Formal Evidence Generation for Assurance Cases for Robotic Software Models

Robotics and Autonomous Systems are increasingly deployed in safety-critical domains, so that demonstrating their safety is essential. Assurance Cases (ACs) provide structured arguments supported by evidence, but generating and maintaining this evidence is labour-intensive, error-prone, and difficult to keep consistent as systems evolve. We present a model-based approach to systematically generating AC evidence by embedding formal verification into the assurance workflow. The approach addresses three challenges: systematically deriving formal assertions from natural language requirements using templates, orchestrating multiple formal verification tools to handle diverse property types, and integrating formal evidence production into the workflow. Leveraging RoboChart, a domain-specific modelling language with formal semantics, we combine model checking and theorem proving in our approach. Structured requirements are automatically transformed into formal assertions using predefined templates, and verification results are automatically integrated as evidence. Case studies demonstrate the effectiveness of our approach.

💡 Research Summary

The paper addresses the growing need for rigorous safety assurance in robotics and autonomous systems (RAS) by proposing a fully automated, model‑based pipeline that generates and integrates formal verification evidence into Assurance Cases (ACs). The authors identify three core challenges: (1) translating natural‑language requirements into formal, tool‑ready assertions, (2) coordinating multiple verification engines that each handle different property classes (safety, real‑time, probabilistic), and (3) automatically feeding verification results back into the AC argument structure while preserving traceability.

To solve these problems, the authors build on RoboChart, a domain‑specific modeling language with formal semantics, and on a suite of verification tools: FDR for CSP model checking, PRISM for probabilistic model checking, and Isabelle/HOL for theorem proving. The pipeline consists of four main components. First, a requirement capture stage uses Kapture together with a set of controlled‑natural‑language templates. These templates classify requirements into safety, real‑time, or probabilistic categories and enforce a consistent syntactic structure, reducing reliance on expert manual formalisation. Second, an assertion generator automatically maps the structured requirements to RoboChart‑specific assertion templates, producing LTL, timed‑CSP, or PCTL specifications as appropriate. Third, a verification orchestrator selects the appropriate backend tool based on the assertion type, invokes the tool, and collects the results. The orchestrator also manages tool‑specific parameters and logs any failures for later analysis.

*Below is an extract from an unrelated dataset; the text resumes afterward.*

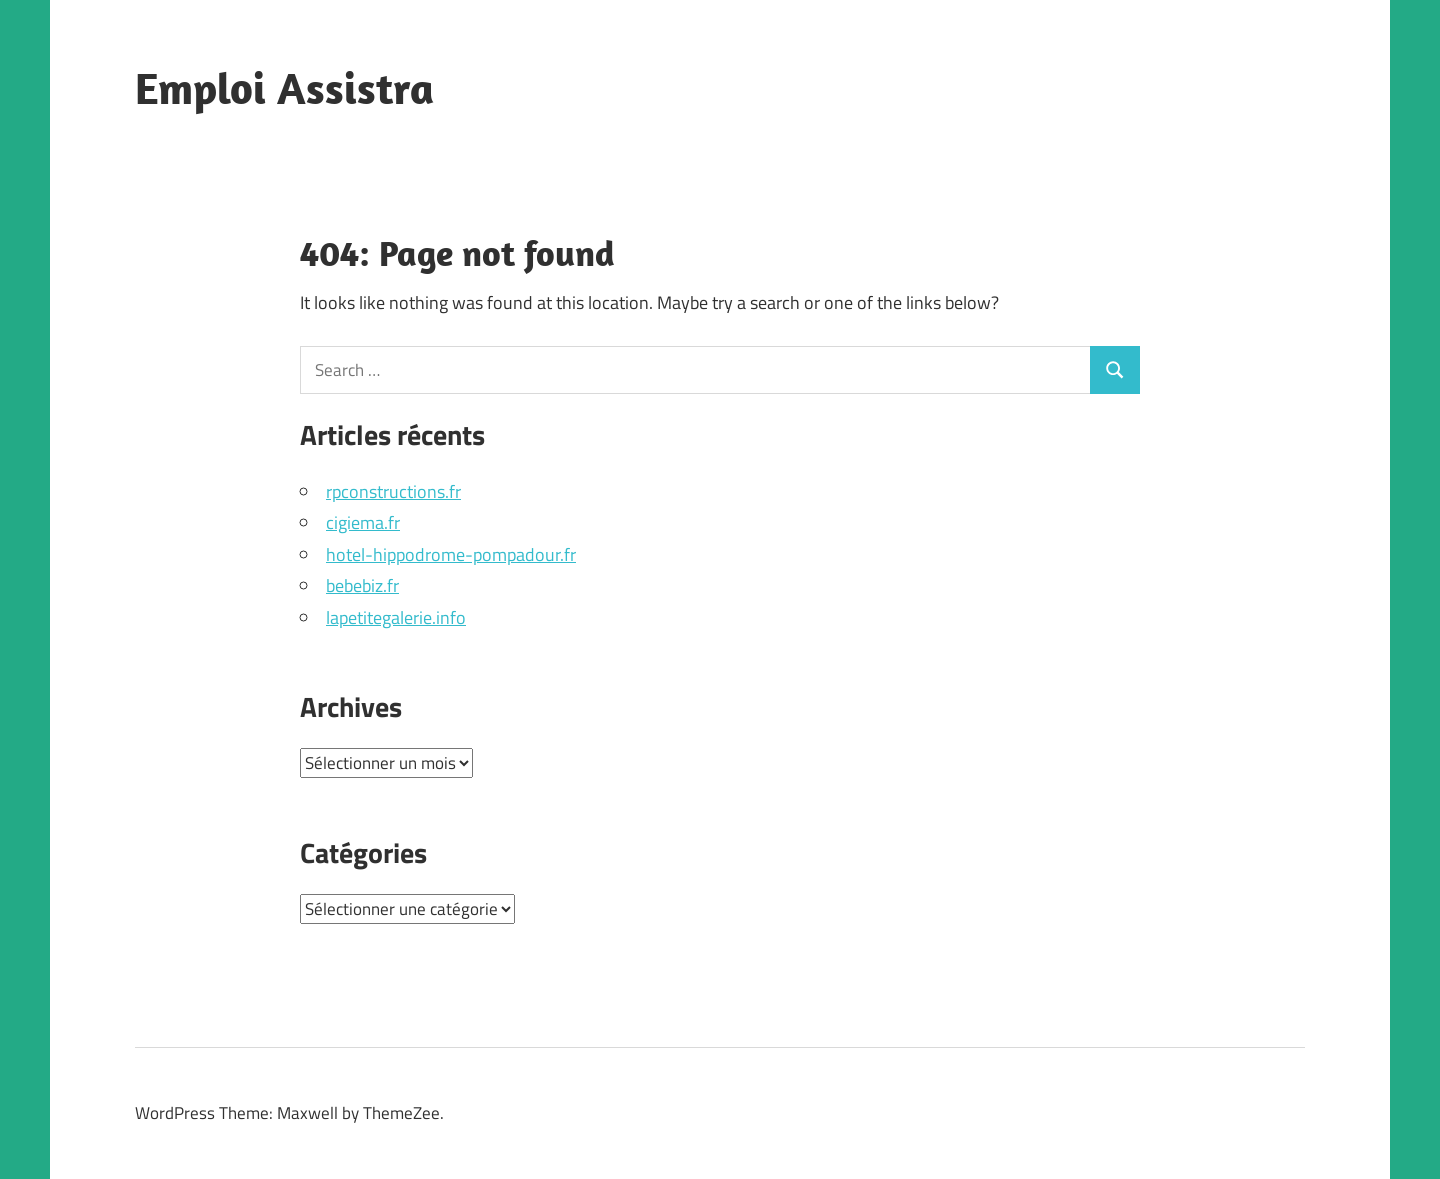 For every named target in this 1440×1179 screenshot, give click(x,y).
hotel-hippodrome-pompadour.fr (451, 554)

Fourth, an evidence integrator transforms verification outcomes into SACM‑compliant “Solution” nodes (or GSN “Evidence” nodes), attaching metadata such as model version, parameter values, verification time, and success/failure status. This ensures that the AC remains a living document that can be automatically updated when the underlying model evolves.

The authors validate their approach with four case studies: (a) an unscrewing robot that adapts its behaviour when encountering new screw types (probabilistic property verified with PRISM), (b) a safety monitor for an autonomous underwater vehicle that must react within strict timing bounds (real‑time property verified with FDR), (c) a mail delivery robot powered by a rechargeable battery where mission completion probability is analysed (PRISM), and (d) a high‑voltage controller where a critical safety invariant is proved using Isabelle. In each case, the end‑to‑end process—from requirement entry to evidence insertion—takes only a few minutes, compared to several days of manual effort in traditional workflows. Moreover, when a requirement changes, the pipeline automatically re‑executes the relevant verification, updates the evidence nodes, and preserves consistency between the AC and the model.

The paper also discusses limitations. The template‑based natural language processing still requires domain experts to define and maintain the templates; complex properties that fall outside the predefined classes may need manual intervention. The theorem‑proving stage remains the least automated, as Isabelle often requires user‑guided proof scripts. The authors propose future work that leverages large language models to expand and refine requirement templates, and to generate initial Isabelle proof sketches, thereby moving toward a fully hands‑off pipeline.

In summary, this work demonstrates that embedding formal verification into the AC development lifecycle is feasible and beneficial. By unifying requirement structuring, assertion generation, multi‑tool orchestration, and evidence integration, the approach dramatically reduces the labor and error‑proneness of evidence management, supports continuous system evolution, and provides a repeatable, traceable foundation for safety cases in safety‑critical robotic applications.